One of the realities of the Christian life is that none of us have the full picture. None of us have fully ‘arrived’. Our life in Christ is always characterised by mystery as much as it is shaped by the assurance of God’s love for us. We are always ‘on the way’ with Jesus, and as we go, our lives are transformed into the likeness of Christ, little by little, challenge by challenge, question by question, inner prompting by inner prompting, day by day. The Jesus who walks with us is the same Jesus who, out of his own fears, made some pretty tough requests to God. In all four gospels, we hear Jesus’ anguish as he asks God the Father to remove the cup of suffering from him; yet in humility and love, Jesus enters into suffering, trusting in God’s provision, for the sake of the world he loved.

In his teaching and healing ministry, Jesus posed questions to those who sought him out; to those, who having recognised some need in themselves, (whether disciples, people from the towns and villages where he ministered, or leaders in religious or civil life) felt drawn to Jesus as someone who could offer healing and wholeness. Jesus asked questions like, “Who do you say I am?” and “What would you have me do?”

Jesus asked questions because he was a great listener. And because he was skilled at drawing people in to discovering for themselves the truth that lay deep within them.

He asked questions because he was a great teacher. Questions like ‘With what can we compare the kingdom of God, or what parable will we use for it?’. (We’ll hear this question in our gospel reading on Sunday.)

And as much as he loved asking questions, Jesus loved telling stories, especially the allegorical stories we call parables, to respond to these questions. Very little was cut and dried and precise with Jesus. Interpretation of his stories was left for the community to explore together, and figure out their response.

And so, in seeking to offer a different way of experiencing church for those who have become disconnected or disenfranchised from church (more and more Australians with every census!), church for doubters and the pissed off has begun at Palm Beach. 11.30am every Sunday.

The gathering is invitational, shaped around words and actions that offer space for reflection, invite questions, welcome conversation, facilitate meaning-making and foster a sense of community. A place where doubts are honoured, mystery is acknowledged and life lived with joy and meaning and love as an experience of God’s presence becomes a possibility once again.

If you know someone who might like to dip their toes in and come along, please pass on the flyer in this newsletter.

And for those of us who are in church week by week or simply now and then, how important is the opportunity we have to make every single person we encounter to feel welcome!
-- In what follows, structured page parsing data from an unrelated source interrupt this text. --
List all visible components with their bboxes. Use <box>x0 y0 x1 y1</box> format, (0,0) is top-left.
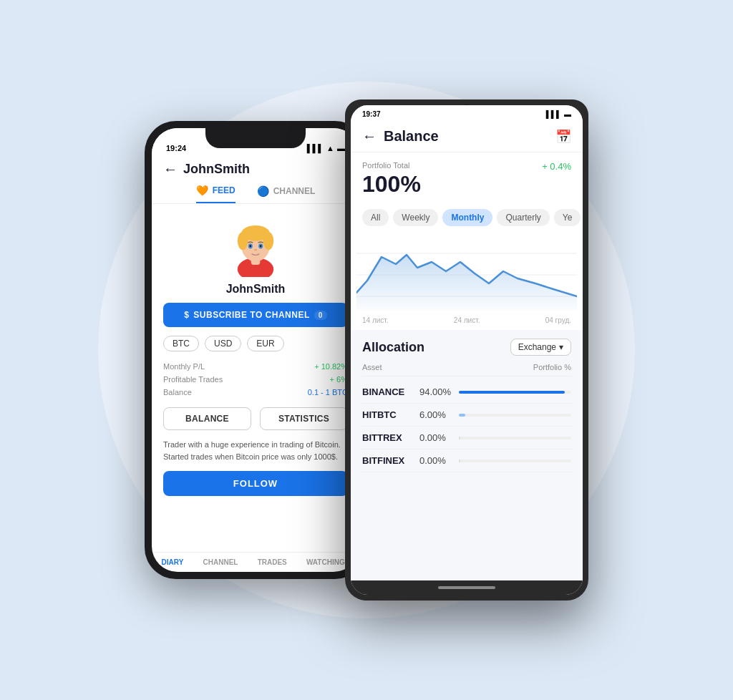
alloc-bar-hitbtc <box>459 414 465 417</box>
alloc-asset-bitfinex: BITFINEX <box>362 455 419 466</box>
tab-channel[interactable]: 🔵 CHANNEL <box>257 185 316 203</box>
alloc-pct-hitbtc: 6.00% <box>419 409 459 420</box>
filter-quarterly[interactable]: Quarterly <box>497 209 549 226</box>
alloc-bar-binance <box>459 391 565 394</box>
svg-point-8 <box>249 245 251 248</box>
allocation-header: Allocation Exchange ▾ <box>362 339 571 356</box>
phone2-status-icons: ▌▌▌ ▬ <box>546 110 571 118</box>
filter-weekly[interactable]: Weekly <box>393 209 438 226</box>
alloc-asset-bittrex: BITTREX <box>362 432 419 443</box>
trader-name: JohnSmith <box>226 283 286 296</box>
alloc-bar-container-bittrex <box>459 437 571 439</box>
tab-feed-label: FEED <box>213 185 236 195</box>
phones-container: 19:24 ▌▌▌ ▲ ▬ ← JohnSmith 🧡 FEED � <box>145 99 588 601</box>
phone2-home-indicator <box>351 580 583 595</box>
alloc-row-bittrex: BITTREX 0.00% <box>362 427 571 449</box>
phone2-status-bar: 19:37 ▌▌▌ ▬ <box>351 105 583 122</box>
signal-icon: ▌▌▌ <box>307 144 324 152</box>
nav-trades[interactable]: TRADES <box>258 558 287 566</box>
alloc-pct-bittrex: 0.00% <box>419 432 459 443</box>
tab-feed[interactable]: 🧡 FEED <box>196 185 236 203</box>
svg-point-10 <box>254 249 257 251</box>
col-asset: Asset <box>362 363 382 371</box>
back-button[interactable]: ← <box>163 161 178 178</box>
currency-eur[interactable]: EUR <box>247 336 283 351</box>
phone2-title: Balance <box>384 128 439 145</box>
currency-usd[interactable]: USD <box>205 336 241 351</box>
phone2-device: 19:37 ▌▌▌ ▬ ← Balance 📅 Portfolio T <box>345 99 588 601</box>
portfolio-change: + 0.4% <box>542 161 571 172</box>
phone2-screen: 19:37 ▌▌▌ ▬ ← Balance 📅 Portfolio T <box>351 105 583 595</box>
home-bar <box>438 586 495 589</box>
line-chart <box>356 232 577 311</box>
allocation-title: Allocation <box>362 340 424 355</box>
exchange-dropdown[interactable]: Exchange ▾ <box>510 339 571 356</box>
subscribe-button[interactable]: $ SUBSCRIBE TO CHANNEL 0 <box>163 303 348 327</box>
action-buttons: BALANCE STATISTICS <box>163 407 348 430</box>
nav-watchings[interactable]: WATCHINGS <box>306 558 349 566</box>
wifi-icon: ▲ <box>326 144 334 152</box>
portfolio-value: 100% <box>362 171 421 198</box>
stat-profitable-label: Profitable Trades <box>163 375 223 384</box>
channel-icon: 🔵 <box>257 185 269 197</box>
chart-label-3: 04 груд. <box>545 316 571 324</box>
stat-monthly-pl-value: + 10.82% <box>314 362 348 371</box>
phone1-bottom-nav: DIARY CHANNEL TRADES WATCHINGS <box>152 552 359 572</box>
portfolio-label: Portfolio Total <box>362 161 421 170</box>
alloc-bar-container-bitfinex <box>459 460 571 462</box>
stat-monthly-pl: Monthly P/L + 10.82% <box>163 360 348 373</box>
phone2-back-button[interactable]: ← <box>362 128 377 145</box>
portfolio-section: Portfolio Total 100% + 0.4% <box>351 152 583 203</box>
phone1-status-icons: ▌▌▌ ▲ ▬ <box>307 144 345 152</box>
phone1-device: 19:24 ▌▌▌ ▲ ▬ ← JohnSmith 🧡 FEED � <box>145 121 366 579</box>
calendar-icon[interactable]: 📅 <box>555 129 571 145</box>
alloc-asset-binance: BINANCE <box>362 387 419 397</box>
chevron-down-icon: ▾ <box>559 342 563 352</box>
alloc-bar-container-hitbtc <box>459 414 571 417</box>
exchange-label: Exchange <box>518 342 556 352</box>
phone1-time: 19:24 <box>166 144 186 152</box>
statistics-button[interactable]: STATISTICS <box>260 407 348 430</box>
stat-profitable-trades: Profitable Trades + 6% <box>163 373 348 386</box>
col-portfolio: Portfolio % <box>533 363 571 371</box>
stat-balance: Balance 0.1 - 1 BTC <box>163 386 348 399</box>
bio-text: Trader with a huge experience in trading… <box>163 439 348 462</box>
phone1-username: JohnSmith <box>183 162 250 177</box>
alloc-bar-bitfinex <box>459 460 460 462</box>
follow-button[interactable]: FOLLOW <box>163 471 348 496</box>
phone2-time: 19:37 <box>362 110 381 118</box>
nav-channel[interactable]: CHANNEL <box>203 558 238 566</box>
balance-button[interactable]: BALANCE <box>163 407 251 430</box>
alloc-row-hitbtc: HITBTC 6.00% <box>362 404 571 427</box>
subscribe-icon: $ <box>184 310 189 320</box>
nav-diary[interactable]: DIARY <box>162 558 184 566</box>
phone2-header: ← Balance 📅 <box>351 122 583 152</box>
alloc-pct-binance: 94.00% <box>419 387 459 397</box>
chart-labels: 14 лист. 24 лист. 04 груд. <box>351 313 583 330</box>
phone2-content: Portfolio Total 100% + 0.4% All Weekly M… <box>351 152 583 580</box>
stat-balance-label: Balance <box>163 388 192 397</box>
chart-area <box>351 232 583 313</box>
filter-all[interactable]: All <box>362 209 389 226</box>
phone2-signal-icon: ▌▌▌ <box>546 110 561 118</box>
alloc-bar-bittrex <box>459 437 460 439</box>
filter-yearly[interactable]: Ye <box>554 209 581 226</box>
time-filters: All Weekly Monthly Quarterly Ye <box>351 203 583 232</box>
currency-pills: BTC USD EUR <box>163 336 284 351</box>
currency-btc[interactable]: BTC <box>163 336 199 351</box>
avatar-container <box>223 213 288 277</box>
chart-label-1: 14 лист. <box>362 316 389 324</box>
allocation-section: Allocation Exchange ▾ Asset Portfolio % … <box>351 330 583 580</box>
phone1-screen: 19:24 ▌▌▌ ▲ ▬ ← JohnSmith 🧡 FEED � <box>152 128 359 572</box>
stat-balance-value: 0.1 - 1 BTC <box>308 388 348 397</box>
alloc-asset-hitbtc: HITBTC <box>362 409 419 420</box>
phone1-notch <box>205 128 306 148</box>
phone1-header: ← JohnSmith <box>152 155 359 178</box>
trader-avatar <box>223 213 288 277</box>
alloc-pct-bitfinex: 0.00% <box>419 455 459 466</box>
filter-monthly[interactable]: Monthly <box>442 209 492 226</box>
chart-label-2: 24 лист. <box>454 316 480 324</box>
svg-point-9 <box>260 245 262 248</box>
subscribe-label: SUBSCRIBE TO CHANNEL <box>193 310 309 320</box>
stats-rows: Monthly P/L + 10.82% Profitable Trades +… <box>163 360 348 399</box>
If there is one doubt that Jesus wants us to let go it’s this: Am I worthy of God’s love?

Jesus is clear on this one. Yes, you are!

When we live in the assurance that we really are known and loved by God, we are free to welcome and love others, whoever they may be. We are also freed to let go of our grip on the way we prefer to do church so that there is space for others to feel more at home as we worship and share life in community.

In a world where people are anxious and angry and disillusioned, Jesus invites us to courageously make room for those who doubt, not only in our church, but also in our hearts. And to know that if we have doubts, that’s ok too. In Jesus’ world, all doubters are welcome!

Hopefully one or two doubters will notice our sign and feel drawn to come along.